Tasks are defined in YAML files and are stored in a S3 bucket.

LambdaCron CLI

LambdaCron providfe a CLI tool that allow to manage you cron tasks from you localhost, without needing to access to AWS console.

Also it allows to run multiple environments with different settings. As many environments as desired can be set up.

Settings

Custom settings from environments are set in a YAML file located in user home and called ~/.lambda-cron.yml.

There are 3 levels of preferences for settings:

  • Environment: Custom values for an specific environment.
  • Global: Custom values that will have effect to all environments created.
  • Default: Default value for options in case no custom values are specified (by environment or globally)

Highest level of preference is Environment, followed by Global and finally Default. Each option in the settings can set the value from different levels. Higher level of preference overwrite lower levels.

Settings are saved in a YAML file. Each environment is defined with a root key the YAML as the global settings with the key global.

Following are the available options:

bucket

Name of the bucket where lambda function code will be hosted and tasks stored.

bucket: 'my-custom-bucket-name'

You can use the pattern {environment} in the string for the bucket, it will be replaced by the environment name.

Defualt: lambda-cron-{environment}

The bucket will have to folders:

  • code/
  • tasks/

every (frequency)

Frequency with which the lambda function that evaluate tasks will run. It indicates the frequency by minutes OR hours with an integer number. It is specified with one of the following parameters:

  • minutes
  • hours
every:
    minutes: 5

Defualt: every hour.

More info for frequency

alarm

Alarm can be set up using CloudWatch metrics.
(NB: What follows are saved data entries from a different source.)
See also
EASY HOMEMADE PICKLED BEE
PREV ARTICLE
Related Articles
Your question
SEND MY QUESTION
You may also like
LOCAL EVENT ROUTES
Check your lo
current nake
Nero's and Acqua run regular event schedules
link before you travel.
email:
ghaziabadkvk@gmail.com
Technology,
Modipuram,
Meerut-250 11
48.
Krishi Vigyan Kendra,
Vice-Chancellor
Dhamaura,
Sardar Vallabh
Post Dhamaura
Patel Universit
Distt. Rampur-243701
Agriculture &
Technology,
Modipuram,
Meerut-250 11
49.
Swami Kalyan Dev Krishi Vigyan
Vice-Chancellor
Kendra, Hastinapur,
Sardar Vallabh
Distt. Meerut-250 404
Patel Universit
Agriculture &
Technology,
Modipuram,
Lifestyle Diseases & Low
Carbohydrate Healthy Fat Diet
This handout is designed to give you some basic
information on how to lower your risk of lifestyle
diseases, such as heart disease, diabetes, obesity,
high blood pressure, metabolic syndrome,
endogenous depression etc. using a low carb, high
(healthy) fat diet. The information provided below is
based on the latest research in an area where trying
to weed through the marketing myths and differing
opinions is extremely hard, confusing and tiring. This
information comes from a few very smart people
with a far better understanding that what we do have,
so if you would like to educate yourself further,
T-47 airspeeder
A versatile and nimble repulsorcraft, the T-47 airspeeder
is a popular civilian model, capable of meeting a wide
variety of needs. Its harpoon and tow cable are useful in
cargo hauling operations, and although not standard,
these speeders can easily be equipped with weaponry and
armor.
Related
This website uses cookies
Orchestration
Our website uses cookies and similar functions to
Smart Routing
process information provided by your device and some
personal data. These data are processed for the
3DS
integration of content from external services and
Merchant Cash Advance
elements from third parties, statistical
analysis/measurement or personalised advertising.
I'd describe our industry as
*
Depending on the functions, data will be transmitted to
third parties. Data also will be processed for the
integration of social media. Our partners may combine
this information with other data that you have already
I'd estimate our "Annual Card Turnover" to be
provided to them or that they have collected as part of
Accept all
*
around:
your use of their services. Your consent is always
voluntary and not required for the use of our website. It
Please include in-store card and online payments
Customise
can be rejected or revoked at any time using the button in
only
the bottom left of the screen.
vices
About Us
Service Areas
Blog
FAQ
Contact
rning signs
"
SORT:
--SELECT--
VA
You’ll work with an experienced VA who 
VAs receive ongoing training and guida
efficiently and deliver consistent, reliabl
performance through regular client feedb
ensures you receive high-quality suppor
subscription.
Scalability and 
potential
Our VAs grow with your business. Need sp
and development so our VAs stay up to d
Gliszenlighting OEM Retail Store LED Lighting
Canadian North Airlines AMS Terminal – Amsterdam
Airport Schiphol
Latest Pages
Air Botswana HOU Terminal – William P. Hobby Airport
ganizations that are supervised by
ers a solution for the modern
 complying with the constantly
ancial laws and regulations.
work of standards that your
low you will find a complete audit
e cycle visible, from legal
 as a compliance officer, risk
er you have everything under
It use the following parameters:

  • enabled
  • email (Required if alarm is enabled).
alarm:
    enabled: True
    email: my-mailing-list@email.com

Defualt: not enabled.

enabled

It allows to enabled/disabled the cron.

enabled: True

Defualt: enabled.

Example

global:
  bucket: 'my-project-cron-{environment}'

prod:
  alarm:
    enabled: True
    email: dev-alerts@domain.com
  every:
    minutes: 5

staging:
  every:
    minutes: 5

dev:
  enabled: False

The settings for each environment will be:

  • prod:

    • enabled: True
    • bucket: my-project-cron-prod
    • alarm:
    • every:
      • minutes: 5
  • staging:

    • enabled: True
    • bucket: my-project-cron-staging
    • alarm:
      • enabled: False
      • email: ''
    • every:
      • minutes: 5
  • dev:

    • enabled: False
    • bucket: my-project-cron-dev
    • alarm:
      • enabled: False
      • email: ''

Commands

LambdaCron CLI use aws-cli, every command is translated into aws-cli command. AWS account should be configured for aws-cli. LambdaCron CLI allow to specify different aws-cli profiles.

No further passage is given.